A significant report was recently released by Deloitte: Positioning for prosperity – Catching the next wave. The key insight in this report is that Australia’s major strengths – our areas of comparative advantage – align with the major areas of projected global demand and growth in the years ahead, including gas, tourism and agribusiness.
The focus on export and investment has now shifted to the domestic consumption of an exploding middle class. In recent decades China has lifted some 500 million people out of poverty – this is something unprecedented in human history. The Chinese middle class is hurtling towards one billion within 20 years. This growth will drive extraordinary consumer demand and open up new opportunities for Australia.
This will be the century of food and water security and Australian agriculture has enormous prospects.
We have a world-class agriculture sector and an enviable reputation for ‘clean and green’ produce.

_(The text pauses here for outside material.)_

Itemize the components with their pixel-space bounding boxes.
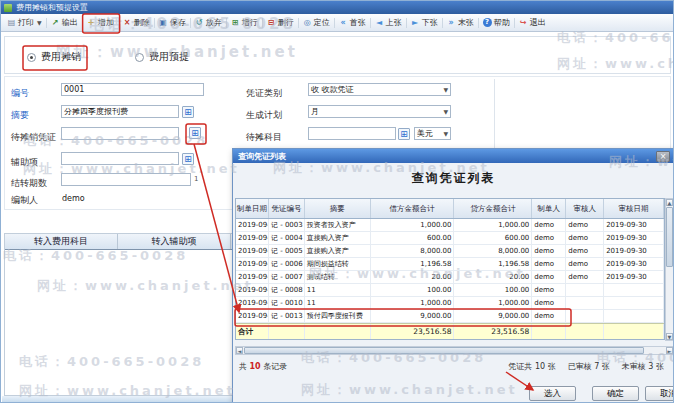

Currently we help feed 60 million people per year and our exports of agricultural technology and services help feed a further 400 million.
We should be striving to double those numbers.
In 2012, we exported 90,000 tonnes of red meat to China. In 2013 we exported 265,000 tonnes. Consider the emerging demand for Western milk powder to feed the 18 million plus babies born in China alone, let alone the broader middle class Asian demand.
Our neighbours in New Zealand secured a free trade agreement (FTA) with China in 2007 – since then their dairy exports to China have grown by $2.2 billion. Meanwhile, Australia’s, in the absence of a China FTA, have grown by less than $70 million.
But now, an FTA with China seems within our grasp and anticipating this we are already seeing substantial Asian investment into the Australian dairy sector.
There is enormous scope for new investment in Australian agriculture, including joint ventures. We are seeing significant new Chinese investment to expand the iconic Ord River irrigation project in Australia’s north. There is an estimated 152,000GL in total surface water run-off in the North. Currently we only capture around 2 per cent – if we could capture and use even 6 per cent, we could feed millions more as a food bowl for Asia.
As a country we are determined to compete at the quality end in what we do, whether it is six star tourism experiences or premium quality produce.
The key message is that Australia is very much open for business. We have a range of strengths and investment opportunities that mesh well with the exploding demand of the Asia Pacific.
We are working hard to open new markets to trade through FTAs, and as a government we are committed to providing the best environment possible to invest.